Sree Varadendra Kalyana Mandapan is a huge golden colored solid walled structure that covers 6 square blocks of any major city. Handmade brass ornaments and fittings from the 1500's follow the roof line. This is "upper caste Brahmin" says Rahim. "Four doors. Only for upper Brahmin's," and he points to the "hindus only" sign. Even within the Brahmin caste, there seems to be levels; are these castes as well? I need to study more.
The lower Brahmin's attend an older and much smaller Hindu Temple across the street. And the poorest of the poor attend a temple, down a back alley, so dilapidated I assumed it was rubble. The oil lamps in the upper Hindu temple are 10 -12 feet tall and polished nightly to remove the drippings from the devotional oil burning. The four doors, one on each side of this mini-village are open to the world, so we can peek in but never enter. The everyday people's oil lamp across the street is 7 feet and obviously used but is protected within the smaller temple that is open only in the mornings and the evenings. The oil lamp at the poorest temple is outside the temple and is crusted with years of monsoons and intense heat as well as the black oil used to honor and to request favors.
Rasheed definitely has a take. His voice lowers to a whisper when he shows us the wooden hovels built inbetween spaces once used as gardening sheds for the upper Brahmins and now used as homes for a family. We stand at the west door of the Brahmin's Temple and he reads the poster announcing dance classes for young children while well-dressed young girls show up with their fathers for these classes. The fathers nod as I say hello but quickly dismiss us; this is their private sanctuary and we will never belong. The Brahmin's elephant is chained and housed in quarters not far from the north gate in a stable with 500 year old teak beams. The upper caste Brahmin's private nursery school with 9 classrooms are across the street from a private park and fountain used only once a year and only by the Brahmins. This is absolute luxury in an area of extreme poverty. Men selling handfuls of wood outside a vegetable stand is the norm. Buying a school notebook and uniform for the average citizen is weighed against eating well for a week. But the Brahmin's flaunt what they have. They literally walk over not around street vendors.

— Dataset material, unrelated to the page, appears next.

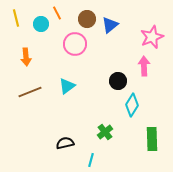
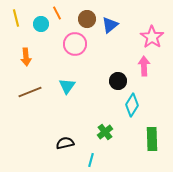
pink star: rotated 15 degrees counterclockwise
cyan triangle: rotated 18 degrees counterclockwise
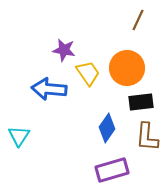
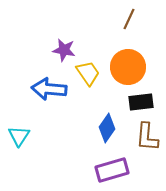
brown line: moved 9 px left, 1 px up
orange circle: moved 1 px right, 1 px up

It's an interesting phenomenom, for I am obviously new to this sitatuion. Altars with gods and oil lamps are scattered and worshipped throughout this area, but the large imposing building is used by just a few. It's almost like they keep their doors open to let others see what they cannot have - quiet shadded sanctuary to read a newspaper or pass time chitchatting, classes, a gym, a clean temple, even small concession stands.)